Mummers Parade

Mummers Parade
A string band in the 2010 Mummers Parade
GenreParade
Date(s)New Year's Day
FrequencyAnnual
Location(s)Philadelphia, Pennsylvania
CountryU.S.
Years active124
InauguratedJanuary 1, 1901 (first official parade)
Most recentJanuary 1, 2024

The Mummers Parade is held each New Year's Day in Philadelphia. Started in 1901, it is the longest-running continuous folk parade in the United States.[1]

Local clubs, usually called "New Years Associations" or "New Years Brigades", compete in one of five categories: Comics, Wench Brigades, Fancies, String Bands, and Fancy Brigades. They prepare elaborate costumes, performance routines, and movable scenery, which take months to complete. This is done in clubhouses – many of which are on or near 2nd Street (called "Two Street" by some local residents)[2] in the Pennsport neighborhood of the city's South Philadelphia section – which also serve as social gathering places for members.

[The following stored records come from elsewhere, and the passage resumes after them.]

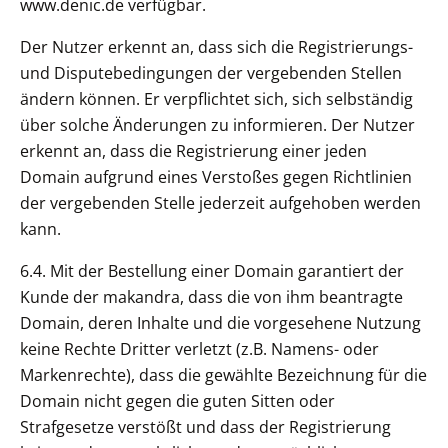
www.denic.de verfügbar.
Der Nutzer erkennt an, dass sich die Registrierungs-
und Disputebedingungen der vergebenden Stellen
ändern können. Er verpflichtet sich, sich selbständig
über solche Änderungen zu informieren. Der Nutzer
erkennt an, dass die Registrierung einer jeden
Domain aufgrund eines Verstoßes gegen Richtlinien
der vergebenden Stelle jederzeit aufgehoben werden
kann.
6.4. Mit der Bestellung einer Domain garantiert der
Kunde der makandra, dass die von ihm beantragte
Domain, deren Inhalte und die vorgesehene Nutzung
keine Rechte Dritter verletzt (z.B. Namens- oder
Markenrechte), dass die gewählte Bezeichnung für die
Domain nicht gegen die guten Sitten oder
Strafgesetze verstößt und dass der Registrierung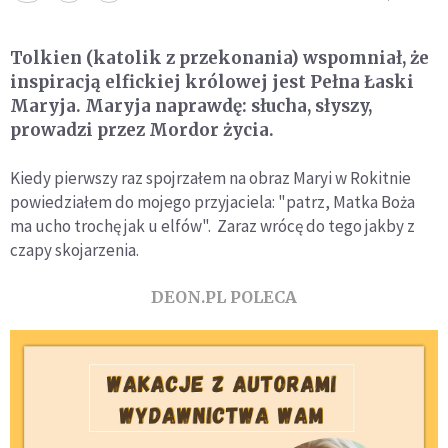
Tolkien (katolik z przekonania) wspomniał, że
inspiracją elfickiej królowej jest Pełna Łaski
Maryja. Maryja naprawdę: słucha, słyszy,
prowadzi przez Mordor życia.
Kiedy pierwszy raz spojrzałem na obraz Maryi w Rokitnie
powiedziałem do mojego przyjaciela: "patrz, Matka Boża
ma ucho trochę jak u elfów". Zaraz wrócę do tego jakby z
czapy skojarzenia.
DEON.PL POLECA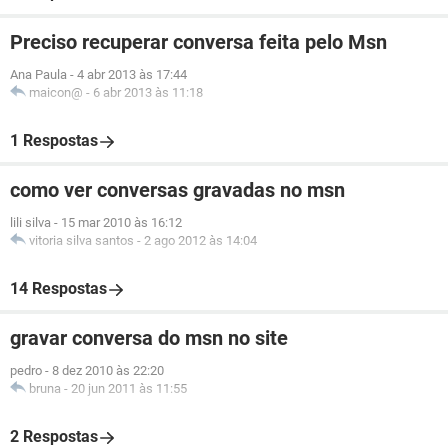
Preciso recuperar conversa feita pelo Msn
Ana Paula
-
4 abr 2013 às 17:44
maicon@
-
6 abr 2013 às 11:18
1 Respostas
como ver conversas gravadas no msn
lili silva
-
15 mar 2010 às 16:12
vitoria silva santos
-
2 ago 2012 às 14:04
14 Respostas
gravar conversa do msn no site
pedro
-
8 dez 2010 às 22:20
bruna
-
20 jun 2011 às 11:55
2 Respostas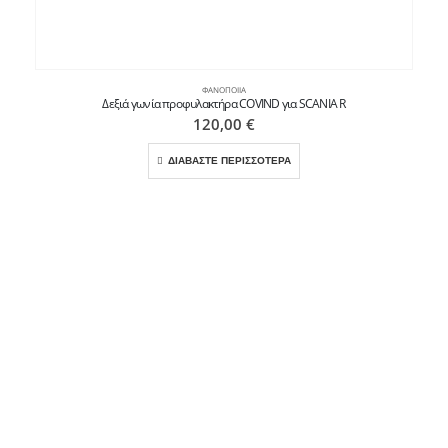
ΦΑΝΟΠΟΙΊΑ
Δεξιά γωνία προφυλακτήρα COVIND για SCANIA R
120,00
€
ΔΙΑΒΑΣΤΕ ΠΕΡΙΣΣΟΤΕΡΑ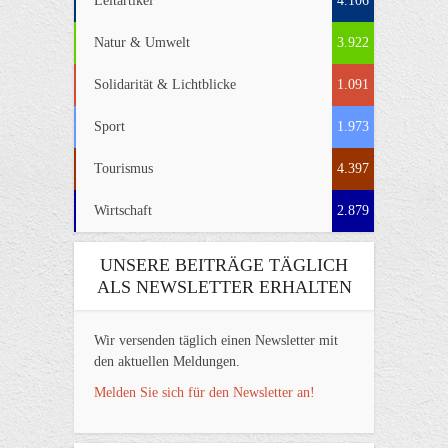
Leitartikel
4.106
Natur & Umwelt
3.922
Solidarität & Lichtblicke
1.091
Sport
1.973
Tourismus
4.397
Wirtschaft
2.879
UNSERE BEITRÄGE TÄGLICH
ALS NEWSLETTER ERHALTEN
Wir versenden täglich einen Newsletter mit
den aktuellen Meldungen.
Melden Sie sich für den Newsletter an!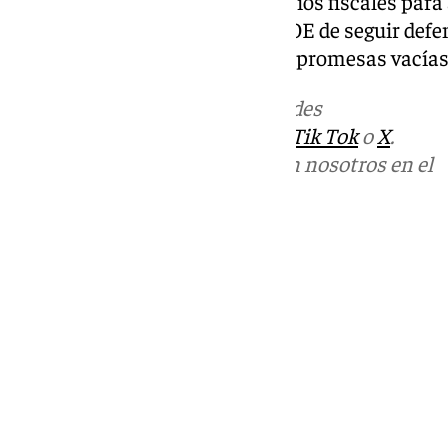
transporte, la vivienda y beneficios fiscales p
reafirmando la voluntad del PSOE de seguir defen
rondeños «con hechos y no con promesas vacías
Más noticias de
101TV
en las redes
sociales:
Instagram
,
Facebook
,
Tik Tok
o
X
.
Puedes ponerte en contacto con nosotros en el
correo
informativos@101tv.es
Tags:
Últimas noticias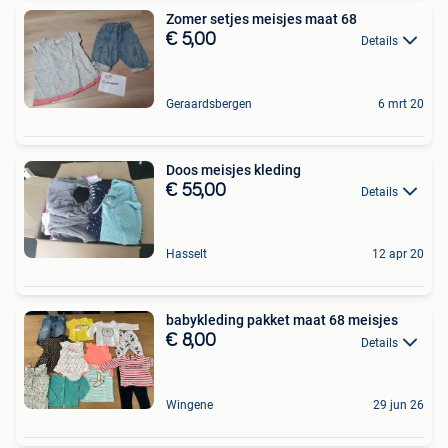
Zomer setjes meisjes maat 68
€ 5,00
Details
Geraardsbergen
6 mrt 20
Doos meisjes kleding
€ 55,00
Details
Hasselt
12 apr 20
babykleding pakket maat 68 meisjes
€ 8,00
Details
Wingene
29 jun 26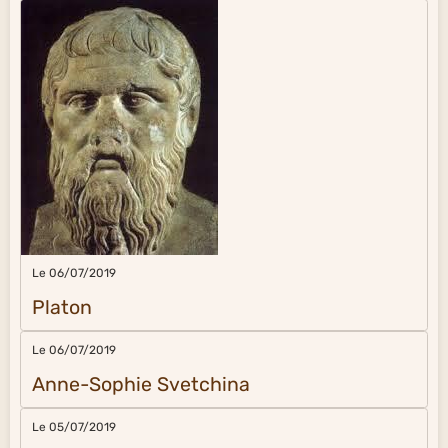
Le 06/07/2019
Platon
Le 06/07/2019
Anne-Sophie Svetchina
Le 05/07/2019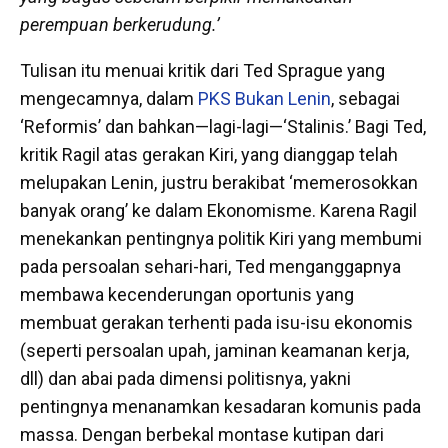
perempuan berkerudung.
’
Tulisan itu menuai kritik dari Ted Sprague yang
mengecamnya, dalam
PKS Bukan Lenin
, sebagai
‘Reformis’ dan bahkan—lagi-lagi—‘Stalinis.’ Bagi Ted,
kritik Ragil atas gerakan Kiri, yang dianggap telah
melupakan Lenin, justru berakibat ‘memerosokkan
banyak orang’ ke dalam Ekonomisme. Karena Ragil
menekankan pentingnya politik Kiri yang membumi
pada persoalan sehari-hari, Ted menganggapnya
membawa kecenderungan oportunis yang
membuat gerakan terhenti pada isu-isu ekonomis
(seperti persoalan upah, jaminan keamanan kerja,
dll) dan abai pada dimensi politisnya, yakni
pentingnya menanamkan kesadaran komunis pada
massa. Dengan berbekal montase kutipan dari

Multiple Philadelphia television stations have aired the parade through its history; beginning in 2023, the latest of these is Wilmington, Delaware-licensed WDPN-TV, known as MeTV 2, which also provides live stream coverage through the website of its sister station WFMZ-TV in nearby Allentown, Pennsylvania. On at least several occasions, the parade has been nationally televised. In 1994 and again in 1995, it was televised by the Travel Channel. In 2009 and 2010, parts of the parade were televised nationally on WGN America and WGN-TV.[3]

  1. ^ Kummer, Frank (January 1, 2023). "Enthusiastic crowds greet Mummers as they strut to bring in 2023 amid near perfect weather". The Philadelphia Inquirer. Archived from the original on January 14, 2023.
  2. ^ Max L. Raab (2001). Strut! The Movie (DVD). Philadelphia: Max L. Raab Productions. Archived from the original on October 9, 2007. Retrieved November 28, 2007.
  3. ^ "How the Mummers Parade (briefly) landed on national TV in the Nineties". PhillyVoice.com. December 27, 2022. Retrieved December 31, 2022.